Mientras la comunidad internacional mantiene a trancas y barrancas el gobierno títere de Afganistán, el país realmente decisivo para la estabilidad de la región y para la lucha contra el terrorismo de Al Qaeda, Pakistán, se desangra a ojos vista. El asesinato de Benazir Bhutto a manos, probablemente, de las huestes del fundamentalismo islamista -Bin Laden vive con toda seguridad en el Noreste de Pakistán- pone de manifiesto que Occidente está perdiendo la batalla de la seguridad global en este superpoblado territorio en que el fracaso de la colonización británica ha dado paso a una democracia balbuciente y frágil que está a punto de perecer a manos del islamismo radical.
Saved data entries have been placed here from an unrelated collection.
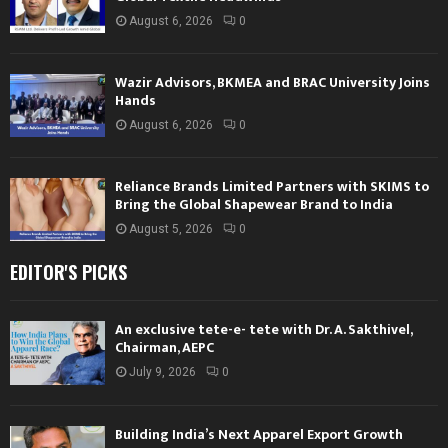
August 6, 2026
0
Wazir Advisors, BKMEA and BRAC University Joins
Hands
August 6, 2026
0
Reliance Brands Limited Partners with SKIMS to
Bring the Global Shapewear Brand to India
August 5, 2026
0
EDITOR'S PICKS
An exclusive tete-e- tete with Dr. A. Sakthivel,
Chairman, AEPC
July 9, 2026
0
Building India’s Next Apparel Export Growth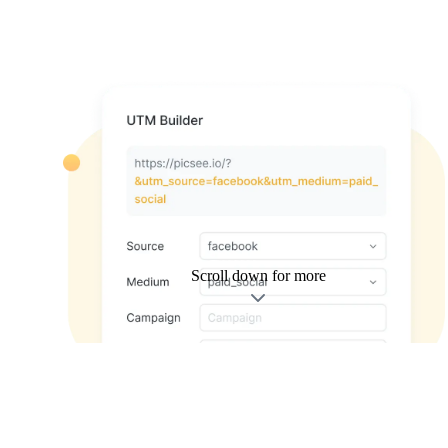
Scroll down for more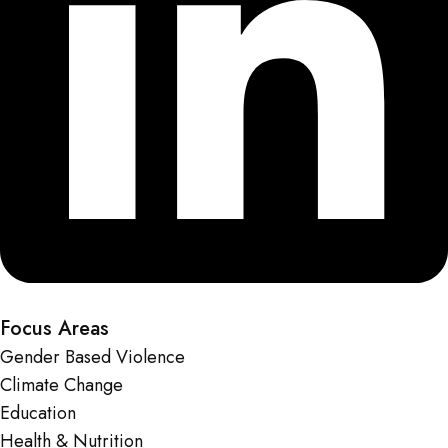
Focus Areas
Gender Based Violence
Climate Change
Education
Health & Nutrition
El temor que suscita la evidencia de esta gran vulnerabilidad de los bastiones que aún sostienen el sistema de relaciones internacionales en el Suroeste de Asia y en el entorno del Próximo Oriente se agrava hasta la patología cuando se reflexiona sobre el hecho de que Pakistán -como la India- posee armamento nuclear, que, si cayera en manos de los fanáticos, podría provocar una hecatombe inimaginable. Así las cosas, parecería natural que los países occidentales, los que basan su ser en el laicismo y en la democracia, no tuvieran en esta hora otra preocupación que taponar la hemorragia asiática.